(MATERIALS PROVIDED)

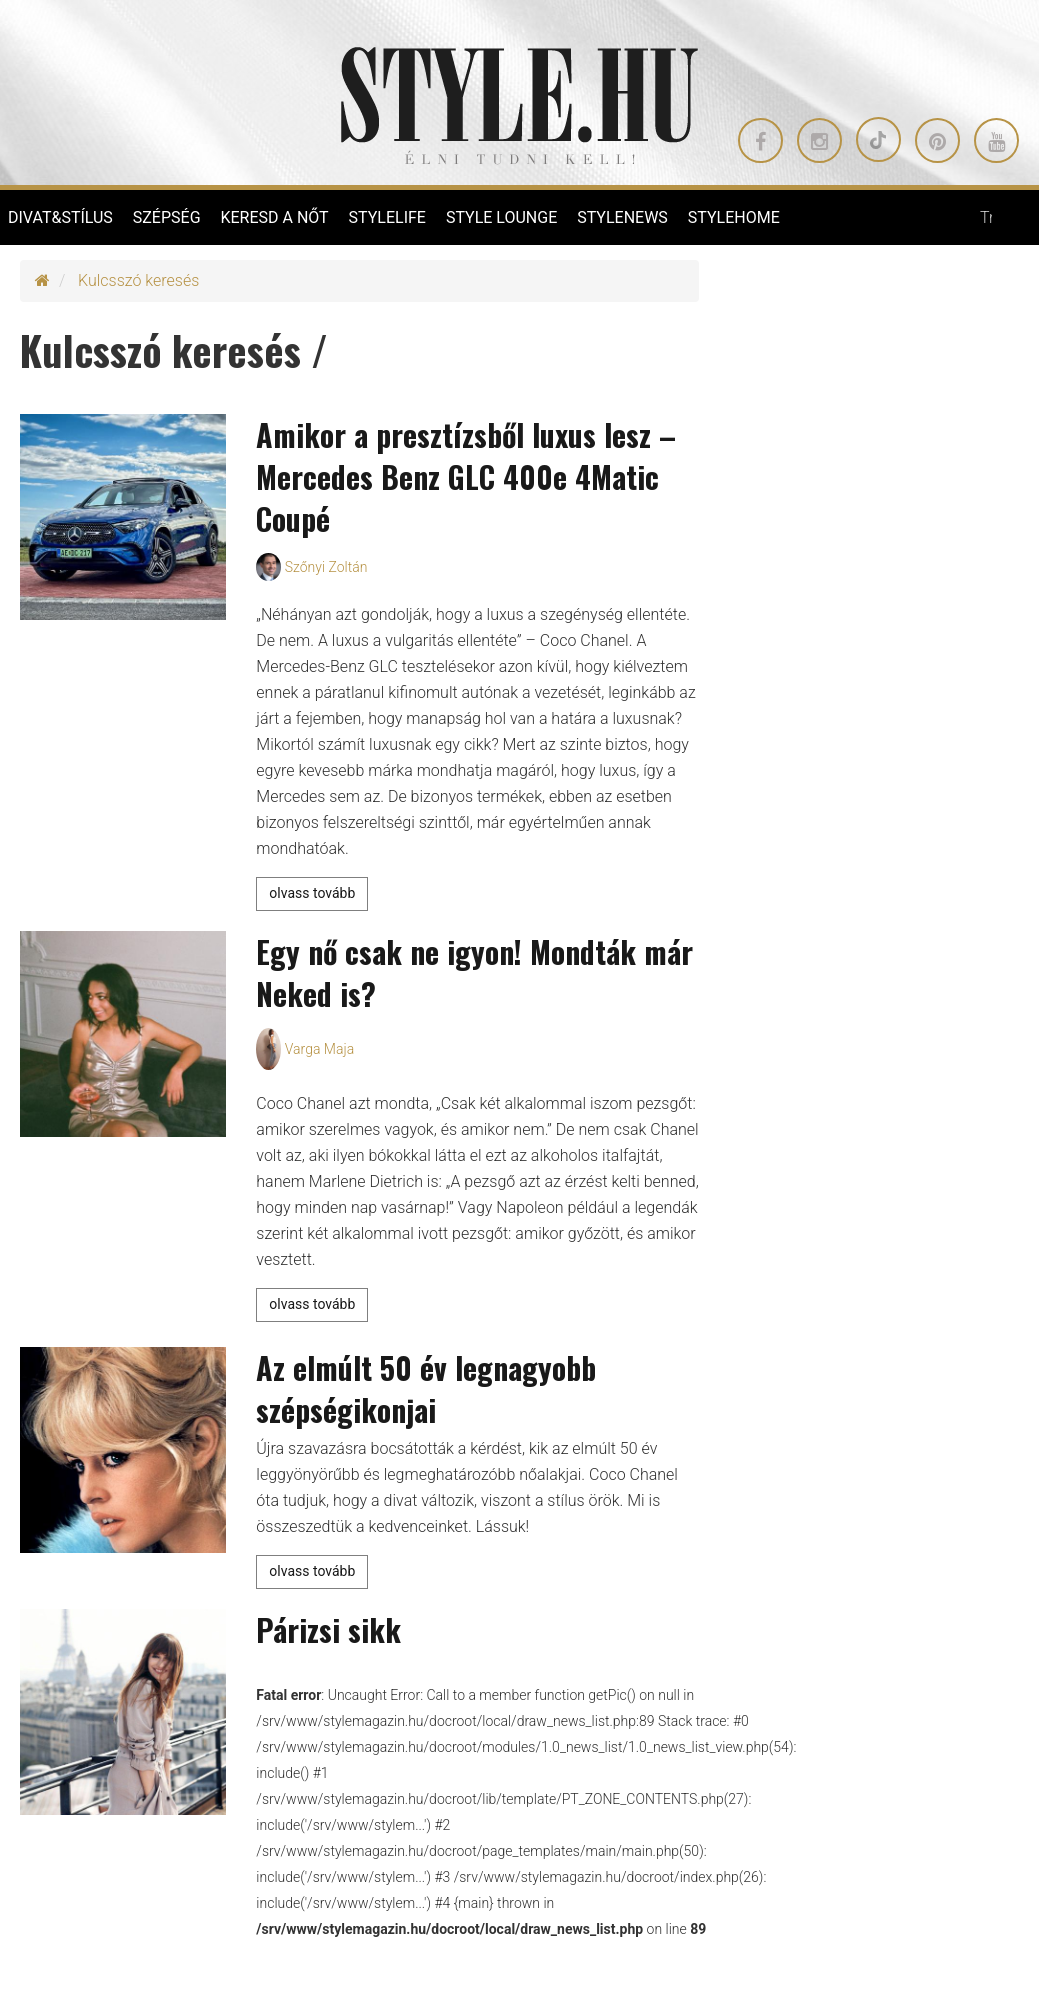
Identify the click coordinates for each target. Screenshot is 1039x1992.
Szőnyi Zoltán (326, 567)
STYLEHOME (734, 217)
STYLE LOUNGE (501, 217)
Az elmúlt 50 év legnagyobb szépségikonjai (426, 1388)
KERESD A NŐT (274, 217)
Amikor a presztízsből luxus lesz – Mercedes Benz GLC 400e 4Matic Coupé (466, 476)
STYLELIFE (387, 217)
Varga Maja (319, 1049)
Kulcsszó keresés (138, 280)
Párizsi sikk (328, 1629)
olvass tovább (312, 893)
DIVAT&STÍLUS (60, 217)
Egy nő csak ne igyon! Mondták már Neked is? (474, 972)
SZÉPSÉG (167, 217)
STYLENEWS (622, 217)
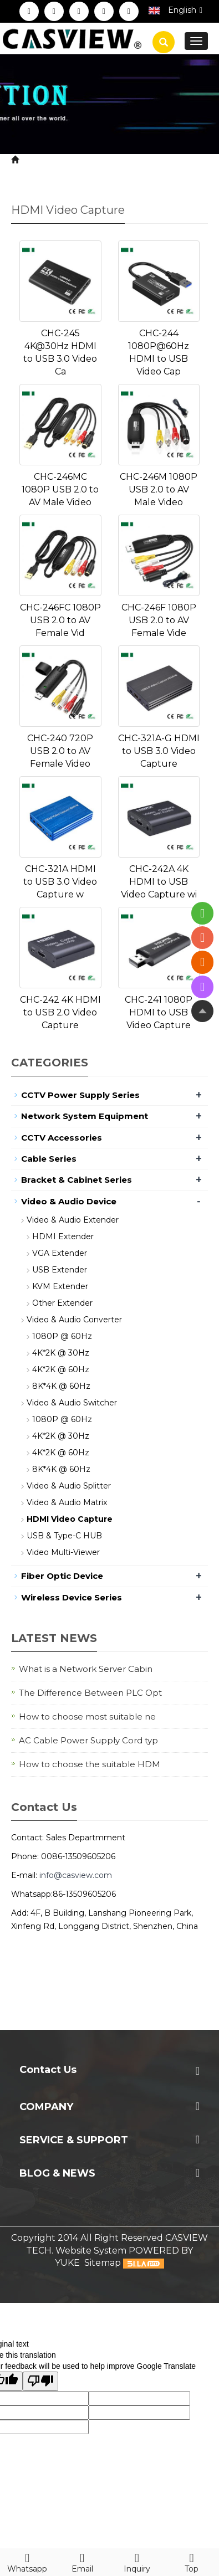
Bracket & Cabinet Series (76, 1179)
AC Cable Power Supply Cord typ (88, 1740)
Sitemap (102, 2262)
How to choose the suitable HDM (89, 1764)
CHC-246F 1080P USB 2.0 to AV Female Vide (158, 620)
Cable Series (49, 1158)
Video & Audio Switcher (72, 1403)
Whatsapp (27, 2561)
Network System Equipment (84, 1116)
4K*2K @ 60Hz (60, 1369)
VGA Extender (59, 1253)
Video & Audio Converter (74, 1320)
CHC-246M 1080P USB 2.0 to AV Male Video (158, 489)
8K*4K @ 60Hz (61, 1386)
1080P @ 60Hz (62, 1336)
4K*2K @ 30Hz (60, 1353)
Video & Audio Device (152, 160)
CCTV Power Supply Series (80, 1095)
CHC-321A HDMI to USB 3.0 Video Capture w (60, 882)
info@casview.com (75, 1875)
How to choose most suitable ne (87, 1716)
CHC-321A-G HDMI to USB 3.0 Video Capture (159, 751)
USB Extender (59, 1270)
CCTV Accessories (61, 1137)
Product (78, 160)
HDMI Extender (63, 1236)
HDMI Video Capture (57, 172)
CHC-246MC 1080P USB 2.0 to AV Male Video (60, 489)
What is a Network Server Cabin (85, 1669)
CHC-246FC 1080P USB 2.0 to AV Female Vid (60, 620)
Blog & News (57, 2173)
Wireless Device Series (71, 1597)
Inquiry (137, 2561)
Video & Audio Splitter (69, 1486)
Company (46, 2107)
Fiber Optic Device (62, 1576)
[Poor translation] (40, 2381)
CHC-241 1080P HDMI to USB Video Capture (158, 1012)
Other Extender (62, 1303)
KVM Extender (60, 1286)
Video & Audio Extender (73, 1220)
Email (82, 2561)
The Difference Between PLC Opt (90, 1692)
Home (35, 160)
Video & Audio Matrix (67, 1502)
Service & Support (73, 2140)
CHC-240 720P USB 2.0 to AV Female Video (60, 751)
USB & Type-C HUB (64, 1536)
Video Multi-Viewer (63, 1552)
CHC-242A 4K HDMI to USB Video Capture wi (159, 882)
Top (191, 2561)
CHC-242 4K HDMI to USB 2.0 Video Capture (60, 1012)
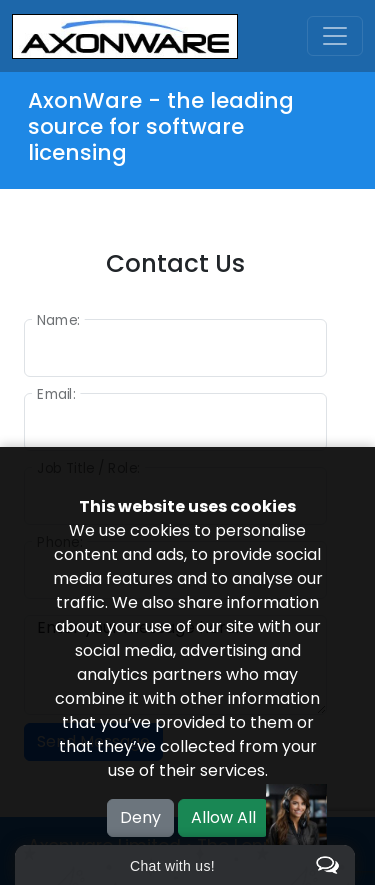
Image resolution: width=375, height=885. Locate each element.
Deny (140, 817)
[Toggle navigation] (335, 36)
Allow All (223, 817)
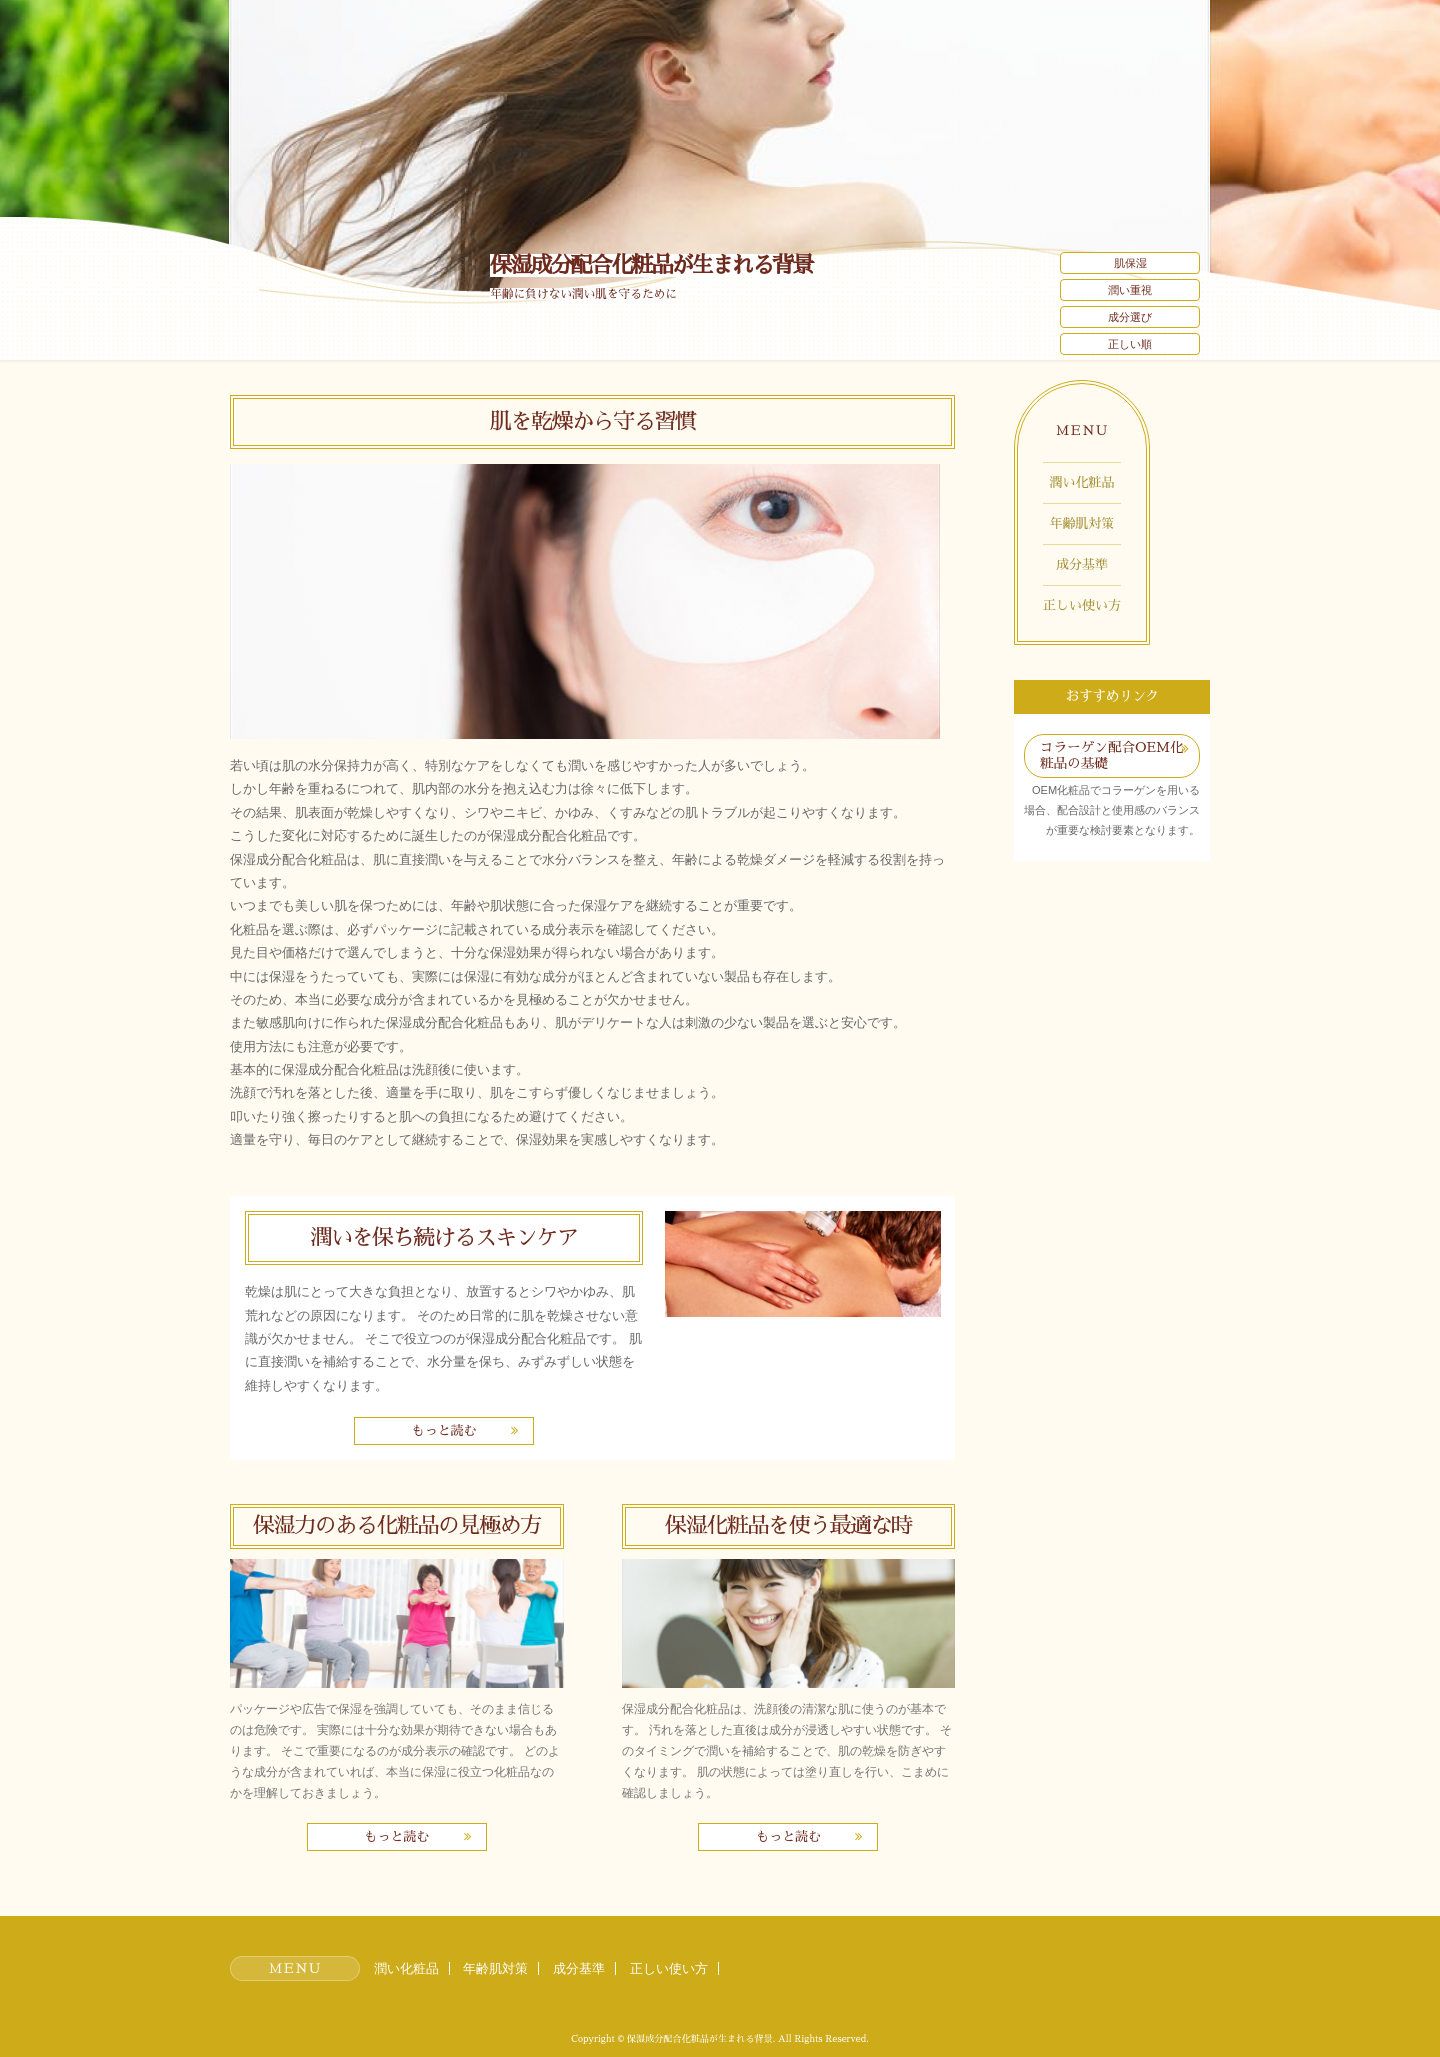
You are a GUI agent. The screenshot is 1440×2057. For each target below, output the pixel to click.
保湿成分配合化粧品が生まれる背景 (651, 265)
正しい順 (1130, 344)
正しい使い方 (1082, 605)
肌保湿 (1130, 263)
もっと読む (443, 1430)
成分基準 (1082, 564)
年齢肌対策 (1082, 523)
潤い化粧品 (1082, 482)
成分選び (1130, 317)
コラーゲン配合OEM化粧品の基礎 (1112, 755)
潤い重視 (1130, 290)
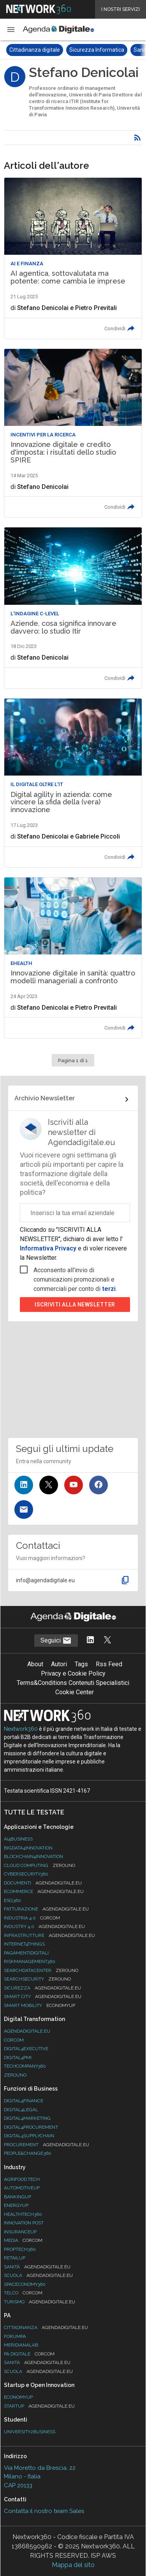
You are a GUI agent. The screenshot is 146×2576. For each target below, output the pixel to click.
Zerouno (15, 2075)
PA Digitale (29, 2354)
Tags (81, 1664)
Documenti (43, 1883)
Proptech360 (20, 2249)
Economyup (18, 2397)
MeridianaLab (21, 2345)
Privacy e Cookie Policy (73, 1673)
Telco (23, 2293)
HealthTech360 (23, 2214)
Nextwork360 (21, 1729)
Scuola (38, 2275)
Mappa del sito (73, 2565)
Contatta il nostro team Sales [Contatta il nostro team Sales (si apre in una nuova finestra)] (44, 2511)
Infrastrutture (49, 1935)
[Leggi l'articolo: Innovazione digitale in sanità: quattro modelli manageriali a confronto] (73, 957)
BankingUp (17, 2196)
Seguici (56, 1640)
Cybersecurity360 (26, 1874)
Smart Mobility (39, 2005)
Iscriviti (75, 1304)
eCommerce (44, 1891)
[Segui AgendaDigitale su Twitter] (107, 1640)
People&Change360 (27, 2153)
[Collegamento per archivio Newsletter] (73, 1099)
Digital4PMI (18, 2057)
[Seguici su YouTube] (73, 1485)
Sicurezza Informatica (96, 50)
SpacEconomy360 (25, 2284)
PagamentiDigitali (26, 1953)
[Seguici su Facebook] (98, 1485)
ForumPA (15, 2336)
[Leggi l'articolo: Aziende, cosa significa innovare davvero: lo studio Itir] (73, 607)
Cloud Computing (39, 1865)
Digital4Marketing (27, 2118)
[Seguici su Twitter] (48, 1485)
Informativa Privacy (49, 1248)
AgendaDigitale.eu (27, 2031)
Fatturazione (46, 1909)
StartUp (39, 2406)
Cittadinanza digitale (34, 50)
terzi (109, 1288)
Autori (59, 1664)
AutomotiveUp (22, 2188)
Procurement (46, 2144)
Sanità (37, 2267)
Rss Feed (109, 1664)
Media (23, 2240)
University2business (29, 2431)
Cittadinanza (46, 2327)
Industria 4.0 (32, 1918)
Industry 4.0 (44, 1926)
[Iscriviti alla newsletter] (23, 1509)
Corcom (14, 2040)
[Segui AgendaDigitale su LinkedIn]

(End MATERIALS PROVIDED)

→ EXERCISE REQUIREMENTS
Output the records verbatim, every one of them, and keep the pictures out.

→ RESPONSE TO THIS EXERCISE
Identify the click coordinates for each target. Screenshot is 1039x1992.
Szőnyi Zoltán (326, 567)
STYLEHOME (734, 217)
STYLE LOUNGE (501, 217)
Az elmúlt 50 év legnagyobb szépségikonjai (426, 1388)
KERESD A NŐT (274, 217)
Amikor a presztízsből luxus lesz – Mercedes Benz GLC 400e 4Matic Coupé (466, 476)
STYLELIFE (387, 217)
Varga Maja (319, 1049)
Kulcsszó keresés (138, 280)
Párizsi sikk (328, 1629)
olvass tovább (312, 893)
DIVAT&STÍLUS (60, 217)
Egy nő csak ne igyon! Mondták már Neked is? (474, 972)
SZÉPSÉG (167, 217)
STYLENEWS (622, 217)
Bracket & Cabinet Series (76, 1179)
AC Cable Power Supply Cord typ (88, 1740)
Sitemap (102, 2262)
How to choose the suitable HDM (89, 1764)
CHC-246F 1080P USB 2.0 to AV Female Vide (158, 620)
Cable Series (49, 1158)
Video & Audio Switcher (72, 1403)
Whatsapp (27, 2561)
Network System Equipment (84, 1116)
4K*2K @ 60Hz (60, 1369)
VGA Extender (59, 1253)
Video & Audio Converter (74, 1320)
CHC-246M 1080P USB 2.0 to AV Male Video (158, 489)
8K*4K @ 60Hz (61, 1386)
1080P @ 60Hz (62, 1336)
4K*2K @ 30Hz (60, 1353)
Video & Audio Device (152, 160)
CCTV Power Supply Series (80, 1095)
CHC-321A HDMI to USB 3.0 Video Capture w (60, 882)
info@casview.com (75, 1875)
How to choose most suitable ne (87, 1716)
CHC-321A-G HDMI to USB 3.0 Video Capture (159, 751)
USB Extender (59, 1270)
CCTV Accessories (61, 1137)
Product (78, 160)
HDMI Extender (63, 1236)
HDMI Video Capture (57, 172)
CHC-246MC 1080P USB 2.0 to AV Male Video (60, 489)
What is a Network Server Cabin (85, 1669)
CHC-246FC 1080P USB 2.0 to AV Female Vid (60, 620)
Blog & News (57, 2173)
Wireless Device Series (71, 1597)
Inquiry (137, 2561)
Video & Audio Splitter (69, 1486)
Company (46, 2107)
Fiber Optic Device (62, 1576)
[Poor translation] (40, 2381)
CHC-241 1080P HDMI to USB Video Capture (158, 1012)
Other Extender (62, 1303)
KVM Extender (60, 1286)
Video & Audio Extender (73, 1220)
Email (82, 2561)
The Difference Between PLC Opt (90, 1692)
Home (35, 160)
Video & Audio Matrix (67, 1502)
Service & Support (73, 2140)
CHC-240 720P USB 2.0 to AV Female Video (60, 751)
USB & Type-C HUB (64, 1536)
Video Multi-Viewer (63, 1552)
CHC-242A 4K HDMI to USB Video Capture wi (159, 882)
Top (191, 2561)
CHC-242 4K HDMI to USB 2.0 Video Capture (60, 1012)
Image resolution: width=375, height=885. Locate each element.
Deny (140, 817)
[Toggle navigation] (335, 36)
Allow All (223, 817)
You are a GUI agent. The screenshot is 1440×2057. For each target below, output the pixel to click.
保湿成分配合化粧品が生まれる背景 (651, 265)
正しい順 (1130, 344)
正しい使い方 (1082, 605)
肌保湿 (1130, 263)
もっと読む (443, 1430)
成分基準 (1082, 564)
年齢肌対策 (1082, 523)
潤い化粧品 (1082, 482)
成分選び (1130, 317)
コラーゲン配合OEM化粧品の基礎 (1112, 755)
潤い重視 (1130, 290)
You are a GUI agent. The screenshot is 146×2576. For each target below, output the pixel to click.
Zerouno (15, 2075)
PA Digitale (29, 2354)
Tags (81, 1664)
Documenti (43, 1883)
Proptech360 (20, 2249)
Economyup (18, 2397)
MeridianaLab (21, 2345)
Privacy e Cookie Policy (73, 1673)
Telco (23, 2293)
HealthTech360 (23, 2214)
Nextwork360 (21, 1729)
Scuola (38, 2275)
Mappa del sito (73, 2565)
Contatta il nostro team Sales [Contatta il nostro team Sales (si apre in una nuova finestra)] (44, 2511)
Infrastrutture (49, 1935)
[Leggi l'articolo: Innovazione digitale in sanità: quattro modelli manageriali a confronto] (73, 957)
BankingUp (17, 2196)
Seguici (56, 1640)
Cybersecurity360 (26, 1874)
Smart Mobility (39, 2005)
Iscriviti (75, 1304)
eCommerce (44, 1891)
[Segui AgendaDigitale su Twitter] (107, 1640)
People&Change360 (27, 2153)
[Collegamento per archivio Newsletter] (73, 1099)
Digital4PMI (18, 2057)
[Seguici su YouTube] (73, 1485)
Sicurezza Informatica (96, 50)
SpacEconomy360 (25, 2284)
PagamentiDigitali (26, 1953)
[Seguici su Facebook] (98, 1485)
ForumPA (15, 2336)
[Leggi l'articolo: Aziende, cosa significa innovare davvero: lo studio Itir] (73, 607)
Cloud Computing (39, 1865)
Digital4Marketing (27, 2118)
[Seguici su Twitter] (48, 1485)
Informativa Privacy (49, 1248)
AgendaDigitale.eu (27, 2031)
Fatturazione (46, 1909)
StartUp (39, 2406)
Cittadinanza digitale (34, 50)
terzi (109, 1288)
Autori (59, 1664)
AutomotiveUp (22, 2188)
Procurement (46, 2144)
Sanità (37, 2267)
Rss Feed (109, 1664)
Media (23, 2240)
University2business (29, 2431)
Cittadinanza (46, 2327)
Industria 4.0 (32, 1918)
Industry 4.0 (44, 1926)
[Iscriviti alla newsletter] (23, 1509)
Corcom (14, 2040)
[Segui AgendaDigitale su LinkedIn]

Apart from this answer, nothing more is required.